But in Asia the hills rise into mountains, and the groves swell into forests. Everything denotes a vast, rich and prolific land, but there is something classical, antique, and even mysterious in its general appearance. An air of stillness and deep repose pervades its less cultivated and less frequented shores; and the very eagles, as they linger over the lofty peak of ‘the Giant’s grave,’ seem conscious that they are haunting some heroic burial-place.
I remember that one of the most strange, and even sublime, spectacles that I ever beheld occurred to me one balmy autumnal eve as I returned home in my caique from Terapia, a beautiful village on the Bosphorus, where I had been passing the day, to Pera. I encountered an army of dolphins, who were making their way from the Ægean and the Sea of Marmora through the Strait to the Euxine. They stretched right across the water, and I should calculate that they covered, with very little interval, a space of three or four miles. It is very difficult to form an estimate of their number, but there must, of course, have been many thousands. They advanced in grand style, and produced an immense agitation: the snorting, spouting, and splashing, and the wild panting rush, I shall never forget. As it was late, no other caique was in sight, and my boatmen, apprehensive of being run down, stopped to defend themselves with their oars. I had my pistols with me, and found great sport, as, although the dolphins made every effort to avoid us, there were really crowds always in shot. Whenever one was hit, general confusion ran through the whole line. They all flounced about with increased energy, ducked their round heads under water, and turned up their arrowy tails. We remained thus stationary for nearly three-quarters of an hour, and very diverting I found the delay. At length the mighty troop of strangers passed us, and, I suppose, must have arrived at the Symplegades about the same time that I sought the elegant hospitality of the British Palace at Pera.
AN INTERVIEW WITH A GREAT TURK
WHEN I was in Egypt the great subject of political speculation was the invasion of Syria; not that the object of the formation of the camp at Alexandria was generally known; on the contrary, it was a secret,-but a secret shared by many ears. Forty thousand well-disciplined troops were assembled at Cairo; and it was whispered at Court that Abdallah Pasha of Acre might look to himself, a young and valiant chief, by-the-bye, whom I well know, but indulging in dissipation, extraordinary even in the Levant. I was exceedingly anxious of becoming in some manner attached to this expedition; and as I was not without influence in the proper quarters, there appeared little probability of my wish not being gratified. With these views I remained in Egypt longer than I had intended, but it would seem that the invaders were not quite as ardent as their intended volunteer, for affairs at Alexandria progressed but indifferently.

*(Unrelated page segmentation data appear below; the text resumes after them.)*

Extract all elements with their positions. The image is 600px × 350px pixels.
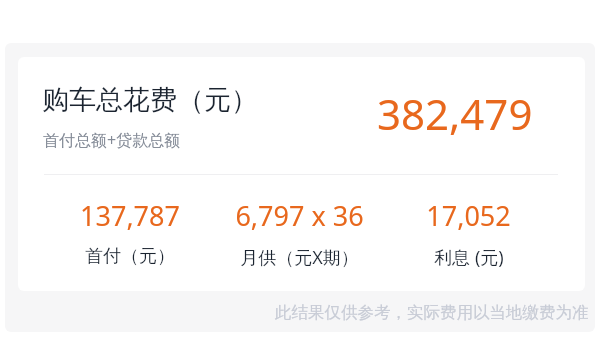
staticText: 17,052 [426,197,511,234]
staticText: 首付总额+贷款总额 [43,129,181,151]
staticText: 月供（元X期） [240,245,359,270]
staticText: 购车总花费（元） [42,83,258,117]
staticText: 利息 (元) [434,245,504,270]
button[interactable]: 137,787 [45,197,215,268]
staticText: 6,797 x 36 [235,197,364,234]
staticText: 首付（元） [85,245,175,268]
button[interactable] [18,57,585,291]
staticText: 137,787 [80,197,180,234]
staticText: 此结果仅供参考，实际费用以当地缴费为准 [275,302,589,323]
button[interactable]: 6,797 x 36 [215,197,384,270]
staticText: 382,479 [377,85,533,142]
button[interactable]: 17,052 [384,197,553,270]
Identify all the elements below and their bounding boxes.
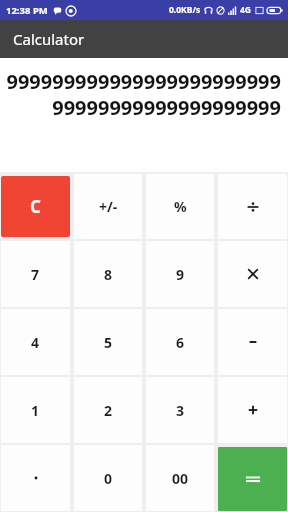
staticText: 0.0KB/s bbox=[169, 4, 201, 16]
staticText: 3 bbox=[176, 401, 185, 420]
button[interactable]: 3 bbox=[146, 377, 214, 443]
button[interactable]: Equals bbox=[218, 447, 287, 511]
staticText: 8 bbox=[104, 265, 113, 284]
staticText: % bbox=[174, 197, 187, 216]
staticText: 7 bbox=[31, 265, 40, 284]
staticText: 5 bbox=[104, 333, 113, 352]
staticText: 1 bbox=[31, 401, 40, 420]
button[interactable]: Divide bbox=[218, 174, 287, 239]
staticText: 4G bbox=[240, 4, 252, 16]
staticText: 9 bbox=[176, 265, 185, 284]
button[interactable]: % bbox=[146, 174, 214, 239]
staticText: 00 bbox=[172, 469, 189, 488]
button[interactable]: 4 bbox=[1, 309, 70, 375]
staticText: Calculator bbox=[13, 29, 85, 49]
staticText: 9999999999999999999999999999999999999999… bbox=[6, 68, 281, 121]
button[interactable]: 2 bbox=[74, 377, 142, 443]
button[interactable]: 9 bbox=[146, 241, 214, 307]
staticText: 2 bbox=[104, 401, 113, 420]
button[interactable]: C bbox=[1, 176, 70, 237]
button[interactable]: +/- bbox=[74, 174, 142, 239]
button[interactable]: 5 bbox=[74, 309, 142, 375]
button[interactable]: 0 bbox=[74, 445, 142, 511]
staticText: 12:38 PM bbox=[6, 4, 48, 17]
staticText: 6 bbox=[176, 333, 185, 352]
button[interactable]: 00 bbox=[146, 445, 214, 511]
button[interactable]: Subtract bbox=[218, 309, 287, 375]
button[interactable]: Multiply bbox=[218, 241, 287, 307]
button[interactable]: 6 bbox=[146, 309, 214, 375]
button[interactable]: Add bbox=[218, 377, 287, 443]
button[interactable]: 8 bbox=[74, 241, 142, 307]
staticText: 4 bbox=[31, 333, 40, 352]
staticText: 0 bbox=[104, 469, 113, 488]
staticText: +/- bbox=[99, 197, 118, 216]
button[interactable] bbox=[1, 445, 70, 511]
button[interactable]: 7 bbox=[1, 241, 70, 307]
staticText: C bbox=[30, 195, 41, 218]
button[interactable]: 1 bbox=[1, 377, 70, 443]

Orders and counter-orders, marches and counter-marches, boats pressed on the Nile for the passage of troops from the capital, which were all liberated the next day, many divans and much smoking; but still the troops remained within pistol-shot of the citadel, and months glided away apparently without any material advancement.
I had often observed that although there was in most subjects an excellent understanding between the two Pashas, Mehemet Ali and Ibrahim, a degree of petty jealousy existed between them on the point of their mutual communications with foreigners; so that if I happened one morning to attend the divan of the Grand Pasha, as the Franks styled the father, I was sure, on some excuse or other, of being summoned the next day to the levee of the son; I was therefore not surprised when, one day, on my return from paying my respects to the divan at the citadel of Cairo, I found a Nubian eunuch in attendance at my quarters, telling me that Ibrahim Pasha was anxious to see me.
I accordingly repaired without loss of time to the sumptuous palace of that chieftain: and being ushered into his presence, I found the future conqueror of Syria attended only by his dragoman, his secretary; and an aide-de-camp.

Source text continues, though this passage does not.